Posted by admin on August 26, 2008
To build muscle mass naturally, many feel that lifting heavier and heavier weight is the key to gaining weight in the form of muscle tissue. However, how many millions of skinny hardgainers train intensely day in and day out, getting stronger by the week, yet visually don’t look any bigger? That makes the “more weight = more muscle” philosophy not look too accurate.
Yes, in order to kick muscle building into gear you have to progress in some way or another. But that does not necessarily mean that the “progression” that’s made is in the form of lifting more weight. How many bodybuilders do you know that can bench press a ton, yet have flat pecs? Or, how many weight lifters have you seen that can curl a house, yet have stringy biceps? So, no, a stronger muscle doesn’t necessarily mean a bigger muscle.
The body building magazine Muscular Development recently posted a study that in a round about way shows this, even though this wasn’t necessarily the intention of purpose of the post. According to them “greek researchers found that muscle capillary density was the best predictor of maximum repetitions on the leg press at either 70 percent or 85 percent of one repetition maximum (i.e., best single). Max reps were not related to best single, muscle fiber type, or muscle cross-sectional area. Exercise performance is extremely task-specific, which means that people improve in skills that they practice.”.

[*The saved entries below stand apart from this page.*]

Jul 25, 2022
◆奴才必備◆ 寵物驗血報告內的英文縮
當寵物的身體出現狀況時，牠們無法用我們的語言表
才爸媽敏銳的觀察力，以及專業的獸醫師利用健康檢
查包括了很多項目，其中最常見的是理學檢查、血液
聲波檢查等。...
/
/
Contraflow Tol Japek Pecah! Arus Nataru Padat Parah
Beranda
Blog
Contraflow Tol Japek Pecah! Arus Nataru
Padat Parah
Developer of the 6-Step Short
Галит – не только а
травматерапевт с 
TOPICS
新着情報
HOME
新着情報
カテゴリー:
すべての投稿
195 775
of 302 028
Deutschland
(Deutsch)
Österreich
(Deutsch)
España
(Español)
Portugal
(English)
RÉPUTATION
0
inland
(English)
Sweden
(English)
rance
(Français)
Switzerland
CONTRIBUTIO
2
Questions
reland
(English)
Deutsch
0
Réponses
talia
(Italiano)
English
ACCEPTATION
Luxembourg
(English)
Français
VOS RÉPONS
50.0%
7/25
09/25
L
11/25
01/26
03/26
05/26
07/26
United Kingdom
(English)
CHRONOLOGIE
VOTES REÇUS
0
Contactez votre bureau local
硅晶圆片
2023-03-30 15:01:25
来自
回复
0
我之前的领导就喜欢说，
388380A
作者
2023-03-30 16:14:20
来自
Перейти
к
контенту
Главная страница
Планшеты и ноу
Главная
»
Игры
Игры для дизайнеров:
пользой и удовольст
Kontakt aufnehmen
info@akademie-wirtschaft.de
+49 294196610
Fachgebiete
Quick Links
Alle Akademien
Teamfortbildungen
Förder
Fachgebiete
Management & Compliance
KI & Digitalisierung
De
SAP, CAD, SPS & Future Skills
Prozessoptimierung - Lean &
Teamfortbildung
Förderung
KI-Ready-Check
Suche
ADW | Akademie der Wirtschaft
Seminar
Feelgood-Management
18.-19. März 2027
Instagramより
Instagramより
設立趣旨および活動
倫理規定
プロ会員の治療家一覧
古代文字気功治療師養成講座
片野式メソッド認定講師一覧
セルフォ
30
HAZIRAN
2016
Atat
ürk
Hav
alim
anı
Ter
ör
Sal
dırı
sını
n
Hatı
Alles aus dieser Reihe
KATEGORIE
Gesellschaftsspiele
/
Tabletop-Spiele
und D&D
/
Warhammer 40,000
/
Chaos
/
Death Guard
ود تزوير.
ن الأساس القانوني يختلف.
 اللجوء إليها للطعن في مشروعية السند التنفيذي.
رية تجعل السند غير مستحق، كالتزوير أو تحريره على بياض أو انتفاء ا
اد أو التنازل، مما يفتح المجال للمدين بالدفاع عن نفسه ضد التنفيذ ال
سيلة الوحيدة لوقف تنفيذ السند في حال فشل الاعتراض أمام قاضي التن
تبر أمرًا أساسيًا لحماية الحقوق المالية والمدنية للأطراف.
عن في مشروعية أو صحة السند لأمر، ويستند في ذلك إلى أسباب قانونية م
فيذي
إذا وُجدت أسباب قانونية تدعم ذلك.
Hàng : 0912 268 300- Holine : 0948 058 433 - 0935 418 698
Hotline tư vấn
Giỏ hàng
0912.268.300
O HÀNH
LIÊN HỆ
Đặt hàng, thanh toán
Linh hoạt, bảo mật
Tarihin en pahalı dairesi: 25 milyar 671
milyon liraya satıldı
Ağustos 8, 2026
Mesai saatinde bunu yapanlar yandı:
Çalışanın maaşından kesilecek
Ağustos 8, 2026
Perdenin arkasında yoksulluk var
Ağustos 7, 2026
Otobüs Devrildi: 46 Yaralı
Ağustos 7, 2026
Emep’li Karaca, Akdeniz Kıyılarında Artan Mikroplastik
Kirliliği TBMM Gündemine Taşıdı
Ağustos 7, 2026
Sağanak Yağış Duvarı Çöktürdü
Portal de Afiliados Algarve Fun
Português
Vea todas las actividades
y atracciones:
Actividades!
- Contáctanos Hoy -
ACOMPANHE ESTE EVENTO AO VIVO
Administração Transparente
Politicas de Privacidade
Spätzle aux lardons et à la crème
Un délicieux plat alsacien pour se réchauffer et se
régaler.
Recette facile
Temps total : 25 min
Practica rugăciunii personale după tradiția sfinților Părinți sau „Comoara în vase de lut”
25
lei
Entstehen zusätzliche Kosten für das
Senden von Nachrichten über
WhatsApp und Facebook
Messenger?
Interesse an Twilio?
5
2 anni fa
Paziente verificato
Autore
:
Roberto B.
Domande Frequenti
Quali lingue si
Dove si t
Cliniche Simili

Did you get that? The researchers noted that being able to lift a certain amount of weight for a certain amount of reps was not necessarily related to “muscle cross-sectional area”. In case you didn’t know, “muscle cross-sectional area” means muscular thickness and size. In other words, how much you can lift for how many reps really didn’t have much to do with the actual size and mass of a particular muscle!
In a day and age that the main focus seems to be on getting stronger to build muscle mass naturally and gain weight, it’s no wonder that many, many trainers don’t seem to get the results that they so desperately seek. When you begin any type of training program you need to have a very clear idea of what the main goal or purpose is of you training or engaging in that workout routine. Are you after becoming stronger, or bigger? Are you trying to build your cardiovascular endurance or are yoy trying to develop certain muscles? There’s a big difference in how you train for each goal. Starting a workout program to get bigger in size is very different than getting into a work out routine to gain power or strength. They are not one and the same.
So, lifting more and more weight isn’t the best or quickest way to build muscle mass or gain weight. The stongest lifter isn’t going to be the biggest lifter. Powerlifters are overall larger in size but not because of pure muscle mass, it’s more because of a lot of fat that they carry. Think about it. Now compare them to a bodybuilder, and the body builder will be weaker in strength, but have more and better development than the powerlifter. Look closer if you don’t believe me.